(Your assignment) Write an exact copy of the entries below that leaves out all pictures.

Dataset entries
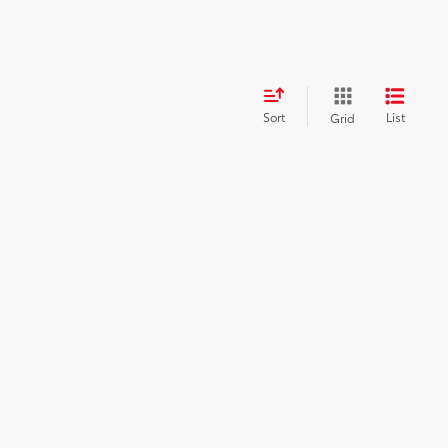
Sort
List
Grid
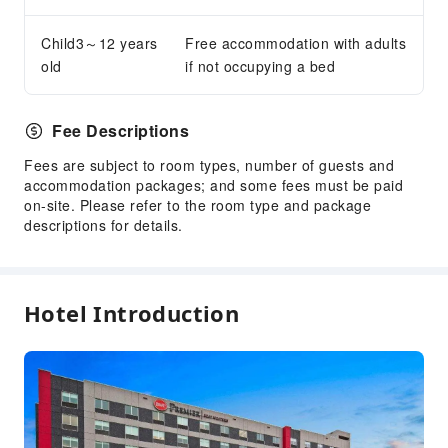
Elevators
Smoking Area
Child3～12 years
Free accommodation with adults
old
if not occupying a bed
Parking Lot
EV Charging Station
Internet Access
Fee Descriptions
Front Desk Services
Fees are subject to room types, number of guests and
accommodation packages; and some fees must be paid
Foreign Currency Exchange Service
on-site. Please refer to the room type and package
Luggage Storage
descriptions for details.
Front Desk Safe
Express Check-in/out
24-hr Reception
Hotel Introduction
Safety & Security
First Aid Kit
Public Area Surveillance
Fire Extinguisher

(Task output)
Sort
List
Grid
Elevators
Smoking Area
Child3～12 years
Free accommodation with adults
old
if not occupying a bed
Parking Lot
EV Charging Station
Internet Access
Fee Descriptions
Front Desk Services
Fees are subject to room types, number of guests and
accommodation packages; and some fees must be paid
Foreign Currency Exchange Service
on-site. Please refer to the room type and package
Luggage Storage
descriptions for details.
Front Desk Safe
Express Check-in/out
24-hr Reception
Hotel Introduction
Safety & Security
First Aid Kit
Public Area Surveillance
Fire Extinguisher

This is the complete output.